Thanks for all the feedback. I seriously mean that.
The sad fact is, no matter how hard a company tries, there will always be those who don't like them, or their product. If someone has made up their mind on an issue, it usually takes a lot to persuade them otherwise.
I had similar incident with Symantec's Norton Antivirus for windows. For years, I hated it. Bloated, and really just crapware. It was sometimes better to run the risk of getting a virus because running norton just made it impossible to use the computer.
When I got my new laptop, I researched, and found a review on their new 2009 product. I thought I would give them another try based upon the article. Sure enough, every single problem I had with their software, they fixed. It was fast, reliable, secure, and quite honestly, a great user experence. I now love it, an don't mind it at all.

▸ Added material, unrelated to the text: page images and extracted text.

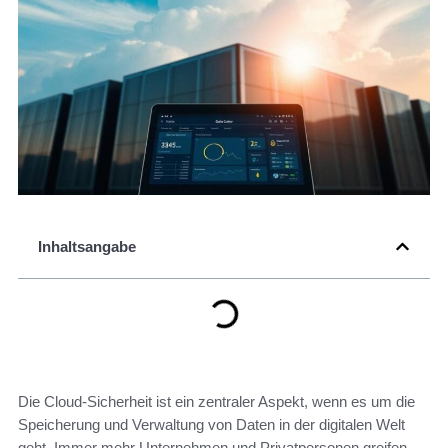
Inhaltsangabe
Die Cloud-Sicherheit ist ein zentraler Aspekt, wenn es um die
Speicherung und Verwaltung von Daten in der digitalen Welt
geht. Immer mehr Unternehmen und Privatpersonen greifen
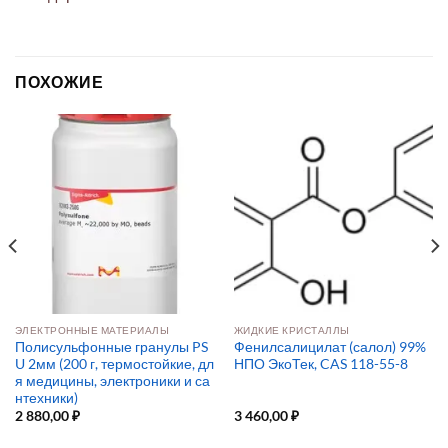
ПОХОЖИЕ
ЭЛЕКТРОННЫЕ МАТЕРИАЛЫ
ЖИДКИЕ КРИСТАЛЛЫ
Полисульфонные гранулы PS
Фенилсалицилат (салол) 99%
U 2мм (200 г, термостойкие, дл
НПО ЭкоТек, CAS 118-55-8
я медицины, электроники и са
нтехники)
2 880,00
₽
3 460,00
₽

My point is that companies do try. Sometimes they fail, and sometimes they win users back. But no matter what, someone will be unhappy.

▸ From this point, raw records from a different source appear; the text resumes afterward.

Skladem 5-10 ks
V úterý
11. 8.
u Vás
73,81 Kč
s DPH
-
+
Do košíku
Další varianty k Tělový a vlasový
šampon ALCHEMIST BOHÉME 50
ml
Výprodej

The needs and wants of the majority always outrule the minority. Hence, Bug voting.
In a stunning bit of cander, I will say this: Yep, sometimes we make mistakes. Sometimes we miscalulate thngs (ie Read Receipts). Sometimes we don't listen as well as we should.
But isnt that the mark of a good company? The people you know, are still here. We still try to listen, and we don't really censor. We work for you, you pay our bills.
I'm reminded of the whole Microsoft thing. When the buyout offer was made, people worried about Zimbra. Our response:
"We've got biger things to focus on than Microsoft's offer. We have a job to do."
That, my friends, is a mark of a good company. Somone who can aknowloedge their faults, try hard to fix them, and never settle.
Hope we can do better in the future.